Herring is often behind the camera when the group shoots the videos at various locations around the school.

He has quite an eye for detail, calling attention to out-of-place items in the background and ensuring his subjects get their enunciation just right, even if it means 10 takes.

“A lot of people like to pay attention to the big things, but I notice little things and I like fixing them,” Herring said. “I think when you fix the little things, everything else is better.”

And his team appreciates the effort.

“It makes our job so much easier,” said Doyle, who often backs him up on the camera.

Doyle and Lowder said they have fun brainstorming ideas on how to keep their viewers engaged. From hilarious skits to informative props, they find interesting ways to keep everyone up to date on book fair schedules, holiday events and fundraisers.

In the beginning, as the adviser, Morlett was feeding his students the info they needed to include. Now, they often bring ideas to him, things they hear around school or events they want to give exposure to.

“Every week we learn something new,” Doyle said. “And it’s fun to see that we’re helping our school do better and bigger things.”

And they know they’re getting views.

“My mom will tell me, ‘Hey, I saw the video, thanks for the info,’” Lowder said.

They also post their vides nearly every week on the MacArthur Middle School Facebook page and their YouTube channel, and the stats speak for themselves, with their videos averaging 1,500 views.

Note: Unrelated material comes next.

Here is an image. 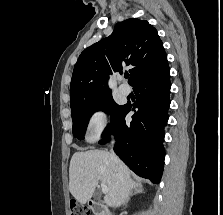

“Parents love seeing their students in the video,” Morlett said. “When they see them, they want to share them.”

One of their most-viewed videos celebrated the school’s undefeated volleyball team.

“It got tons of views,” Morlett said. “It took me by surprise; I knew we could reach more people by video, but I didn’t know how much more.”

Often, their most popular videos involve the crew shooting “on-scene,” at a rally or event.

“We can’t just say it’s important to participate,” Morlett said. “We have to show that we do it, too.”

The students might be having fun, but Morlett knows this kind of experience is invaluable as his students consider how to spend their high school years and even future college and professional careers.

This semester, Morlett took his students on a field trip to the Gaylord College of Journalism and Mass Communication at the University of Oklahoma in Norman.

“They were pretty excited about that,” Morlett said, adding toured the school’s television studio and learned about their print and web design projects.

With as much media content as today’s teens consume, Morlett said it’s important they peek behind the curtain once in a while.

“I want them to understand how and where and why it’s being created,” he said.

He’s also seen the students who invest in Mac Minute grow in confidence and maturity, especially when they take on leadership roles. And ultimately, that’s enough.

“I just want to keep them growing and learning,” Morlett said. “That’s all I could really hope for as a teacher.”